Gambar 10. (a) Intrusive luxation gigi insisif sentral kanan atas
(b). Setelah 4 minggu gigi kembali erupsi dengan
pemasangan alat ortodontik
2.9 Avulsi
Cara-cara replantasi gigi avulsi yang dilakukan di tempat terjadinya
trauma:
(1). Tekan gigi yang mengalami avulsi dalam posisi yang benar pada soketnya
sesegera mungkin.
(2). Cara lain adalah menempatkan gigi diantara bibir bawah dan gigi atau bila
tidak memungkinkan letakkan gigi pada segelas air susu.
(3). Periksakan ke dokter gigi sesegera mungkin.
Cara-cara replantasi gigi di ruang praktek:
(1). Lakukan anestesi lokal.
(2). Bilas gigi perlahan-lahan dengan NaCl fisiologis menggunakan syringe.
(3). Soket diirigasi menggunakan cairan NaCl fisiologis.
(4). Letakkan gigi perlahan-lahan dengan tekanan jari.
(5). Apabila fragmen tulang alveolar menghalangi replantasi maka lepaskan
kembali gigi dan tempatkan pada NaCl fisiologis. Kembalikan tulang pada
posisinya dan ulangi kembali replantasi.
(6). Pembuatan foto rontgen dilakukan untuk memeriksa apakah posisi sudah
benar.
(7). Stabilisasi gigi dengan menggunakan splint.
(8). Berikan antibiotika selama 4-5 hari.

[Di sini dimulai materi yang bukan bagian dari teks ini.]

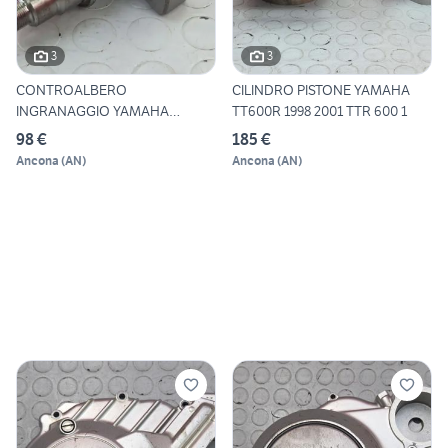
3
3
CONTROALBERO
CILINDRO PISTONE YAMAHA
INGRANAGGIO YAMAHA
TT600R 1998 2001 TTR 600 1
TT600R 1998 2001 T
98 €
185 €
Ancona
(
AN
)
Ancona
(
AN
)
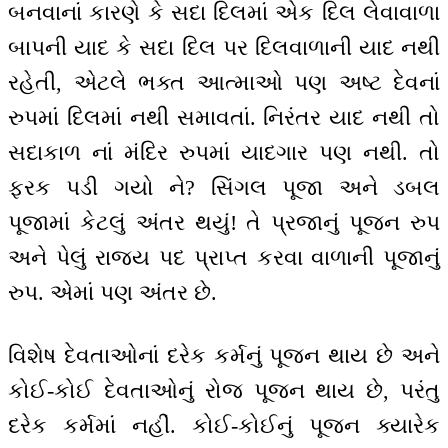
બનવાનાં કારણે કે સદા દિલમાં એક દિલ લેવાવાળા
બાપની યાદ કે સદા દિલ પર દિલવાળાની યાદ નથી
રહેતી, એટલે ભક્ત આત્માઓ પણ અષ્ટ દેવનાં
રુપમાં દિલમાં નથી સમાવતાં. નિરંતર યાદ નથી તો
સદાકાળ નાં મંદિર રુપમાં યાદગાર પણ નથી. તો
ફરક પડી ગયો ને? સિંગલ પૂજા અને ડબલ
પૂજામાં કેટલું અંતર થયું! તે પ્રજાનું પૂજન રુપ
અને પેલું રાજ્ય પદ પ્રાપ્ત કરવા વાળાની પૂજાનું
રુપ. એમાં પણ અંતર છે.
વિશેષ દેવતાઓનાં દરેક કર્મનું પૂજન થાય છે અને
કોઈ-કોઈ દેવતાઓનું રોજ પૂજન થાય છે, પરંતુ
દરેક કર્મમાં નહીં. કોઈ-કોઈનું પૂજન ક્યારેક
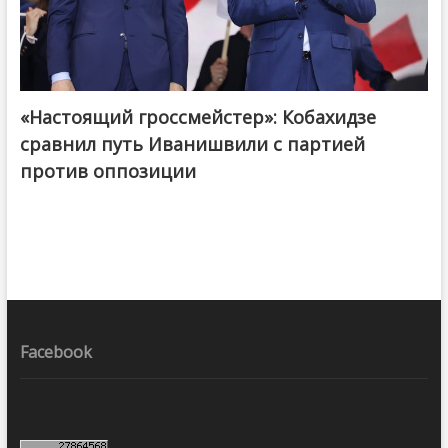
«Настоящий гроссмейстер»: Кобахидзе
@ქართული ოცნება / Georgian Dream
сравнил путь Иванишвили с партией
против оппозиции
Facebook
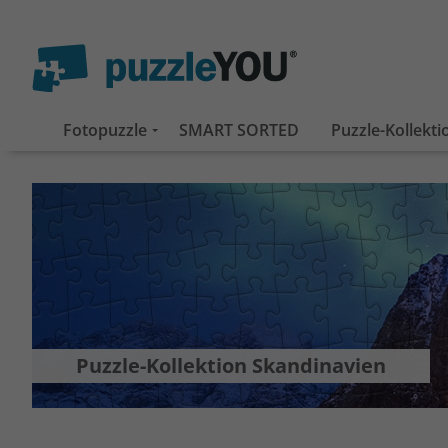
Fotopuzzle
SMART SORTED
Puzzle-Kollekt
Puzzle-Kollektion Skandinavien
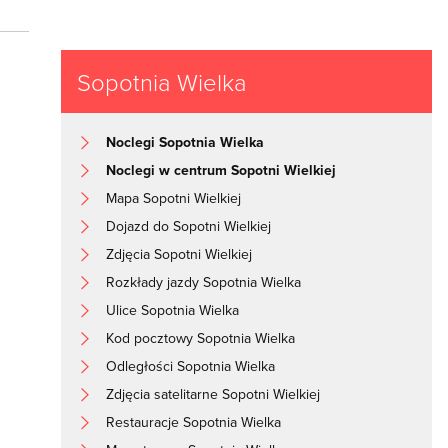
Sopotnia Wielka
Noclegi Sopotnia Wielka
Noclegi w centrum Sopotni Wielkiej
Mapa Sopotni Wielkiej
Dojazd do Sopotni Wielkiej
Zdjęcia Sopotni Wielkiej
Rozkłady jazdy Sopotnia Wielka
Ulice Sopotnia Wielka
Kod pocztowy Sopotnia Wielka
Odległości Sopotnia Wielka
Zdjęcia satelitarne Sopotni Wielkiej
Restauracje Sopotnia Wielka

(9). Berikan profilaksis tetanus bila gigi yang avulsi telah berkontak dengan
sesuatu.
(10). Pasien diinstruksikan untuk berkumur menggunakan klorheksidin 0,1%
sehari 2 kali selama 1 minggu.
(11). Lepaskan splint setelah 1-2 minggu.
(12). Perawatan saluran akar dipertimbangkan bila tampak adanya kelainan pada
pulpa.
Pertimbangan perawatan saluran akar pada gigi yang mengalami avulsi:
(1). Perawatan saluran akar dapat dilakukan setelah 7-10 hari kemudian atau
setelah splint dilepas.
(2). Saluran akar diisi pasta kalsium hidroksida untuk sementara.
(3). Pada gigi dengan foramen apikal yang masih terbuka kemungkinan akan
terjadi revaskularisasi pada pulpa sehingga perawatan saluran akar hendaknya
ditangguhkan.
(4). Apabila pada foto rontgen terlihat tanda-tanda nekrosis pulpa dan adanya
gambaran radiolusen di daerah apikal dengan atau tanpa disertai resorpsi akar
eksternal maka perawatan saluran akar harus segera dilakukan.
(5). Pada gigi dengan apeks belum tertutup dianjurkan untuk dilakukan
pembuatan foto rontgen setiap 2 minggu sekali sampai terlihat pulpa tidak
nekrosis dan penutupan apeks terjadi.